Auguste, voyant que ses ouvertures à Louise n’avaient pas été comprises, prit sur lui d’aller saluer Massénac à son bureau. À peine s’était-il fait annoncer que Pierre accourut dans l’antichambre et lui serra affectueusement la main. Ils parlèrent du passé encore proche.

Auguste, pour rendre sa visite plausible, si l’accueil de son ami n’était pas enthousiaste, avait pris la précaution de se munir d’un contrat de publicité.

— Tu n’as pas à prendre ces moyens avec moi, lui dit Pierre.

Et faisant allusion à son pari d’enfant, il ajouta en riant :

— Je suis toujours ton serviteur.

— Je te rends ta liberté, si je ne l’ai pas déjà fait, dit Auguste. Mais à une condition, c’est que nous retournions ensemble pêcher la truite dans notre ruisseau.

— J’accepte. Nomme le jour.

— Demain, à six heures. Je viendrai te cher­cher.

Il regarda longuement son ami, puis rassuré sans doute par la franchise de son regard, il ajouta :

— Puis-je inviter Louise ?

— Je n’osais te le demander. Je serai très heureux de la revoir.

Massénac, qui avait l’habitude de se lever à cinq heures depuis qu’il dirigeait le journal, attendit ses amis jusqu’à sept heures.

— Vous êtes en retard, leur dit-il en les aper­cevant.

— La coupable, c’est Louise, répondit Au­guste en désignant sa jeune sœur.

Louise, en talons bas, portait une jupe de laine grise et un maillot de laine jaune qui mou­lait sa poitrine. Elle n’avait pas mis de bas et chaussait de gros souliers de marche. La gros­sièreté de cet accoutrement, calculé pour faire ressortir la finesse du visage et la perfection du corps, produisit son effet sur Pierre. Elle vit son avantage et en profita.

— Je sais que vous n’aimez pas vous encom­brer de jeunes filles quand vous allez pêcher, dit-elle, mais je vous promets de ne pas vous déranger.

L’empressement de Pierre à protester fit rire la jeune fille. Auguste était heureux.

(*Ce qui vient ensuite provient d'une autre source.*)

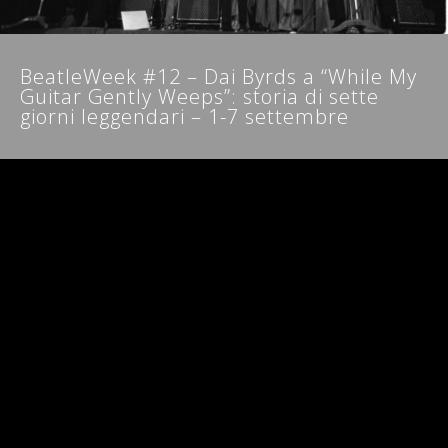
NEWSLETTER
BeatleWeek #12 – Dai Byrds a “While My
Guitar Gently Weeps”: storia di sette
giorni leggendari – 1-7 settembre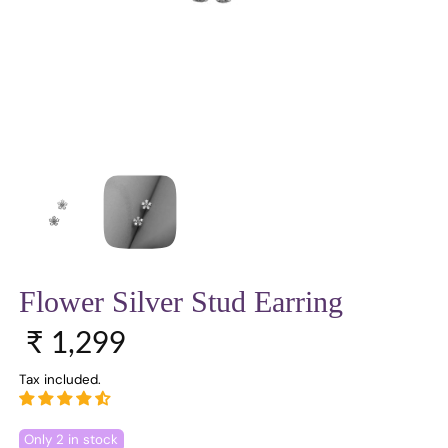
Flower Silver Stud Earring
Sale price
Regular price
₹ 1,299
Tax included.
Only 2 in stock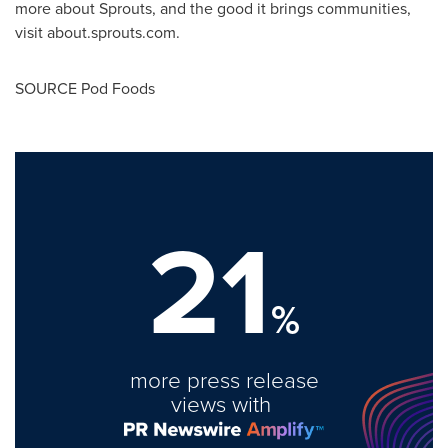
more about Sprouts, and the good it brings communities,
visit about.sprouts.com.
SOURCE Pod Foods
21
%
more press release
views with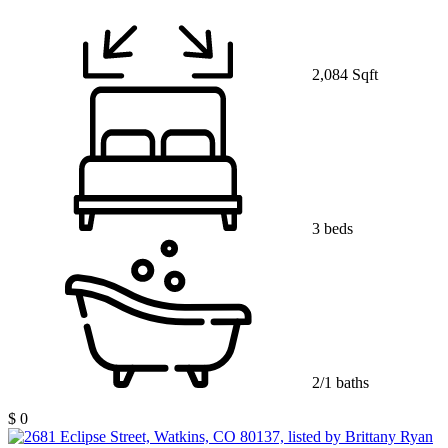
2,084 Sqft
3 beds
2/1 baths
$ 0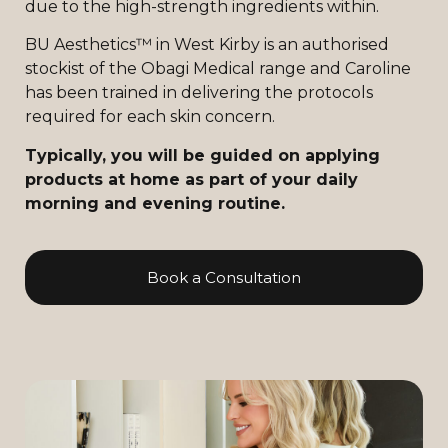
due to the high-strength ingredients within.
BU Aesthetics™ in West Kirby is an authorised
stockist of the Obagi Medical range and Caroline
has been trained in delivering the protocols
required for each skin concern.
Typically, you will be guided on applying
products at home as part of your daily
morning and evening routine.
Book a Consultation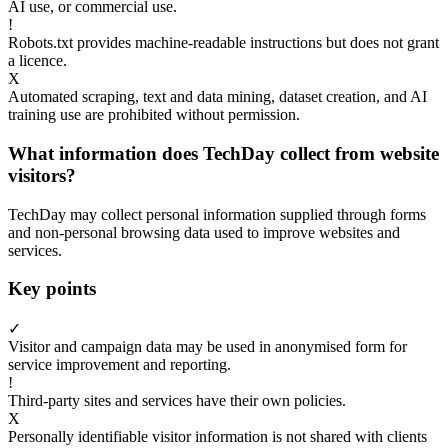
AI use, or commercial use.
!
Robots.txt provides machine-readable instructions but does not grant
a licence.
X
Automated scraping, text and data mining, dataset creation, and AI
training use are prohibited without permission.
What information does TechDay collect from website
visitors?
TechDay may collect personal information supplied through forms
and non-personal browsing data used to improve websites and
services.
Key points
✓
Visitor and campaign data may be used in anonymised form for
service improvement and reporting.
!
Third-party sites and services have their own policies.
X
Personally identifiable visitor information is not shared with clients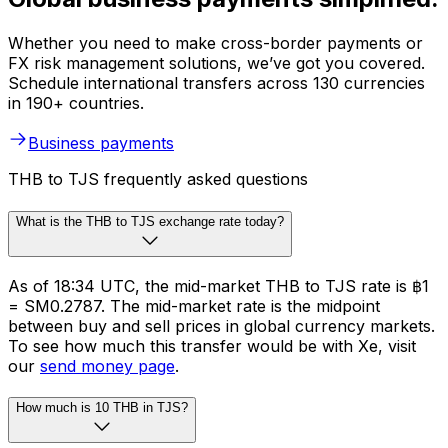
Whether you need to make cross-border payments or
FX risk management solutions, we’ve got you covered.
Schedule international transfers across 130 currencies
in 190+ countries.
Business payments
THB to TJS frequently asked questions
What is the THB to TJS exchange rate today?
As of 18:34 UTC, the mid-market THB to TJS rate is ฿1
= SM0.2787. The mid-market rate is the midpoint
between buy and sell prices in global currency markets.
To see how much this transfer would be with Xe, visit
our
send money page
.
How much is 10 THB in TJS?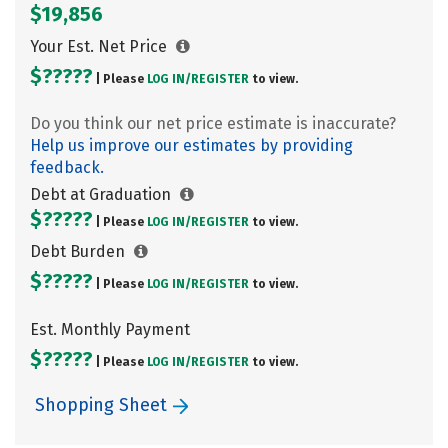
$19,856
Your Est. Net Price
$?????
| Please
LOG IN/
REGISTER
to view.
Do you think our net price estimate is inaccurate?
Help us improve our estimates by providing
feedback.
Debt at Graduation
$?????
| Please
LOG IN/
REGISTER
to view.
Debt Burden
$?????
| Please
LOG IN/
REGISTER
to view.
Est. Monthly Payment
$?????
| Please
LOG IN/
REGISTER
to view.
Shopping Sheet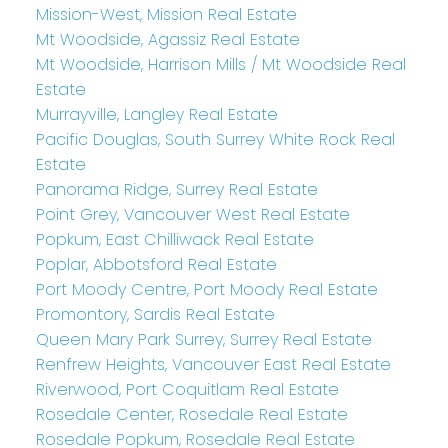
Mission-West, Mission Real Estate
Mt Woodside, Agassiz Real Estate
Mt Woodside, Harrison Mills / Mt Woodside Real
Estate
Murrayville, Langley Real Estate
Pacific Douglas, South Surrey White Rock Real
Estate
Panorama Ridge, Surrey Real Estate
Point Grey, Vancouver West Real Estate
Popkum, East Chilliwack Real Estate
Poplar, Abbotsford Real Estate
Port Moody Centre, Port Moody Real Estate
Promontory, Sardis Real Estate
Queen Mary Park Surrey, Surrey Real Estate
Renfrew Heights, Vancouver East Real Estate
Riverwood, Port Coquitlam Real Estate
Rosedale Center, Rosedale Real Estate
Rosedale Popkum, Rosedale Real Estate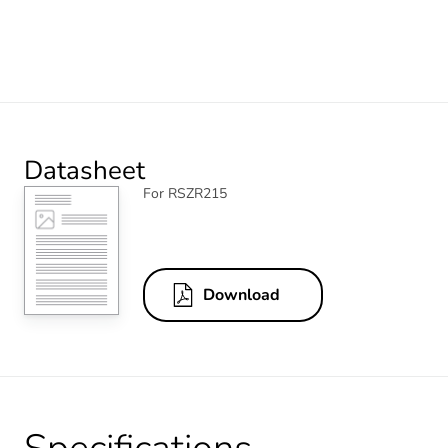
Datasheet
For RSZR215
Download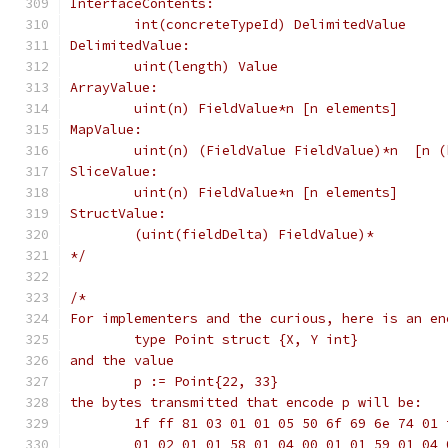
InterfaceContents:
	int(concreteTypeId) DelimitedValue
DelimitedValue:
	uint(length) Value
ArrayValue:
	uint(n) FieldValue*n [n elements]
MapValue:
	uint(n) (FieldValue FieldValue)*n  [n 
SliceValue:
	uint(n) FieldValue*n [n elements]
StructValue:
	(uint(fieldDelta) FieldValue)*
*/
/*
For implementers and the curious, here is an en
	type Point struct {X, Y int}
and the value
	p := Point{22, 33}
the bytes transmitted that encode p will be:
	1f ff 81 03 01 01 05 50 6f 69 6e 74 01 
	01 02 01 01 58 01 04 00 01 01 59 01 04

— Je me sens rajeuni de dix ans, dit-il en mettant le pied dans l’eau pour atteindre une grosse pierre qui divisait le courant. Pierre et Louise suivaient le bord du ruisseau. Ils s’engagèrent dans un sentier sous les arbres.

— Il a fallu que je fasse les premiers pas pour vous revoir, dit-elle.

— Pardonnez-moi, Louise, je voulais me rendre digne avant de parler à vos parents.

— Idiot, dit-elle. J’aurais tout quitté pour te suivre.

— C’est ce que je ne voulais pas. C’est mieux ainsi. Auguste a besoin de moi et j’ai besoin de lui. Personne ne s’opposera maintenant à notre mariage.

— Vous ne m’avez jamais dit que vous m’aimiez.

Il l’entraîna dans un épais fourré. Auguste, heureux comme un enfant, assuré de sa prochaine élection, se donnait tout entier à la pêche.

— J’en ai quatre, cria-t-il.

Mais ils ne l’entendirent pas.



Quelques jours avant le mariage, Lucienne se présenta chez Louise.

Elle portait une robe rouge et balançait au bout de son bras une bourse violette en agitant une série de fins bracelets de platine.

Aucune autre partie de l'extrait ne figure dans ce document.